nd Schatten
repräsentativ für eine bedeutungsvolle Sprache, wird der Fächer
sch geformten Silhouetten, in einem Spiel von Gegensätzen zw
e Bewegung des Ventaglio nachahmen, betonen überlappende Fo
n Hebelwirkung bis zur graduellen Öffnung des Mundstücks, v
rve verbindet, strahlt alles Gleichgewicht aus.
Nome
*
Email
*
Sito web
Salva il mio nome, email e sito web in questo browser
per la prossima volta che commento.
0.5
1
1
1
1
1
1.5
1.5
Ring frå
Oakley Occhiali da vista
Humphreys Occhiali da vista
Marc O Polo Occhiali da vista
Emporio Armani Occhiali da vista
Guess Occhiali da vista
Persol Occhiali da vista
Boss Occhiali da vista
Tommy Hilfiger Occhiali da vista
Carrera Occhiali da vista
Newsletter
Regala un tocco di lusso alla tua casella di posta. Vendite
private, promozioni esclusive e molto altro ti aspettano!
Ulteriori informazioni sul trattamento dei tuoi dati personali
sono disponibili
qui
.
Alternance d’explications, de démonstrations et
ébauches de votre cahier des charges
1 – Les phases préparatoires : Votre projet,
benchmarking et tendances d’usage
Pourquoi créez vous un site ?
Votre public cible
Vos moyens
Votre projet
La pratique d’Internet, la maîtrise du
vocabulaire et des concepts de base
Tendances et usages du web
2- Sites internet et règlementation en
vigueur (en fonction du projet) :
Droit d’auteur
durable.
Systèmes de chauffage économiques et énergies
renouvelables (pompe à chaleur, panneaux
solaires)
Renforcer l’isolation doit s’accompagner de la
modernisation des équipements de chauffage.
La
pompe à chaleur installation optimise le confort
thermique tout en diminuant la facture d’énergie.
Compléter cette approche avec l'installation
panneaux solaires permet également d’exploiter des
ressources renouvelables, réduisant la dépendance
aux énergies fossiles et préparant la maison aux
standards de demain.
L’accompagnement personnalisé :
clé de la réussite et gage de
══════════════════════════════
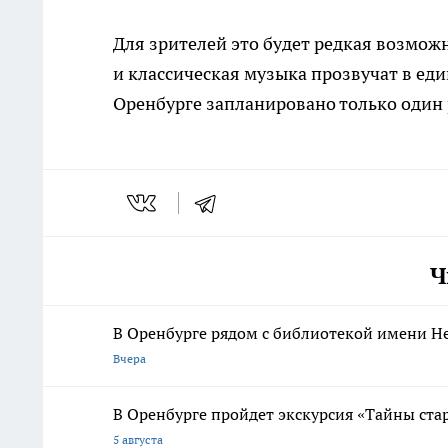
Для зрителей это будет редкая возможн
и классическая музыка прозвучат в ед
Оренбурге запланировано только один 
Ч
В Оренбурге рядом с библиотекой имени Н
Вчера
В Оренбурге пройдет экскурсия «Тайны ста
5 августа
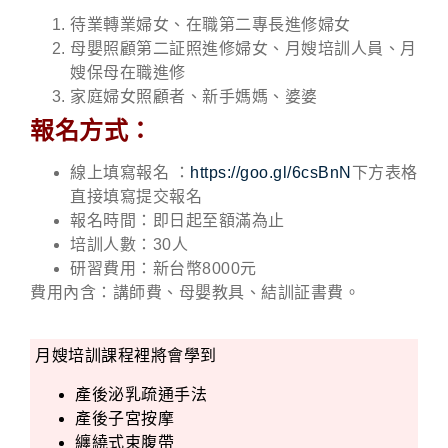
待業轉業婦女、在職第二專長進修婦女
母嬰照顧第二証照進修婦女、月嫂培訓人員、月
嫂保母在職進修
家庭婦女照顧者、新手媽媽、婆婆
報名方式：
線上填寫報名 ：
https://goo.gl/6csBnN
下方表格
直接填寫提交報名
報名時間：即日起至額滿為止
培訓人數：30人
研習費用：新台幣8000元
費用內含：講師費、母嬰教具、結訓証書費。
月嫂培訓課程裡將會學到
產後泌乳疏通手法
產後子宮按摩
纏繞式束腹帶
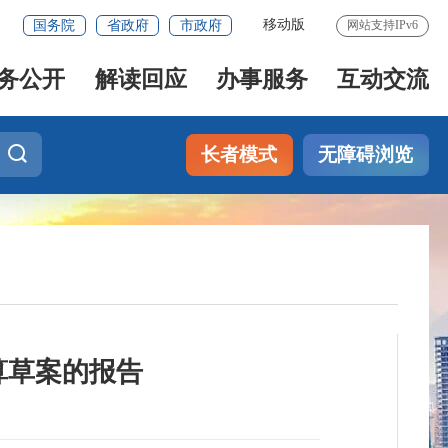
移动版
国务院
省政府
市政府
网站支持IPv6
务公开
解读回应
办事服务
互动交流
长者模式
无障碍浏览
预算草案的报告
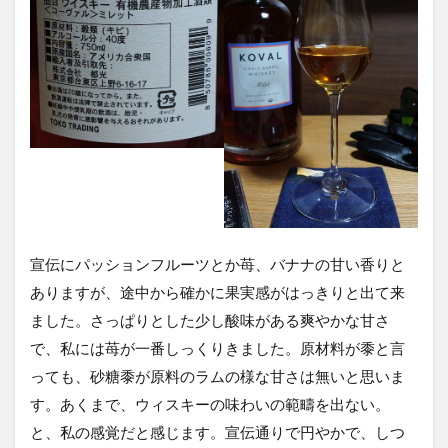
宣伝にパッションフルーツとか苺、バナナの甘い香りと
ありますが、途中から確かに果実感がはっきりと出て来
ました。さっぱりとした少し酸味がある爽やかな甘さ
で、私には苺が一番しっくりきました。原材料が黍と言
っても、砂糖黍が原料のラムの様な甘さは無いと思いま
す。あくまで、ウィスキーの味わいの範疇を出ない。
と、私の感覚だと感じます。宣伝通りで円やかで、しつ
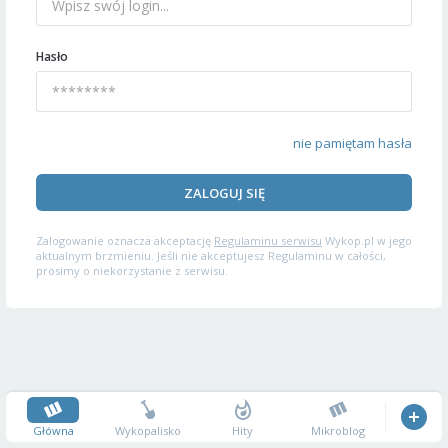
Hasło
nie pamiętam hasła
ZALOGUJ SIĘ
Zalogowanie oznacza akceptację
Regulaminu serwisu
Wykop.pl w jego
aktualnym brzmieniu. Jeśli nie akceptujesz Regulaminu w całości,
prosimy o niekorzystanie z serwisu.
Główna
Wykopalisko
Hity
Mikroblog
══════════════════════════════
Every line above from the one with "母嬰照顧第二証照進修婦女、月嫂培訓人員、月" down to the one with "っても、砂糖黍が原料のラムの様な甘さは無いと思いま" must be written out exactly, and no picture may appear.

母嬰照顧第二証照進修婦女、月嫂培訓人員、月
嫂保母在職進修
家庭婦女照顧者、新手媽媽、婆婆
報名方式：
線上填寫報名 ：
https://goo.gl/6csBnN
下方表格
直接填寫提交報名
報名時間：即日起至額滿為止
培訓人數：30人
研習費用：新台幣8000元
費用內含：講師費、母嬰教具、結訓証書費。
月嫂培訓課程裡將會學到
產後泌乳疏通手法
產後子宮按摩
纏繞式束腹帶
移动版
国务院
省政府
市政府
网站支持IPv6
务公开
解读回应
办事服务
互动交流
长者模式
无障碍浏览
预算草案的报告
宣伝にパッションフルーツとか苺、バナナの甘い香りと
ありますが、途中から確かに果実感がはっきりと出て来
ました。さっぱりとした少し酸味がある爽やかな甘さ
で、私には苺が一番しっくりきました。原材料が黍と言
っても、砂糖黍が原料のラムの様な甘さは無いと思いま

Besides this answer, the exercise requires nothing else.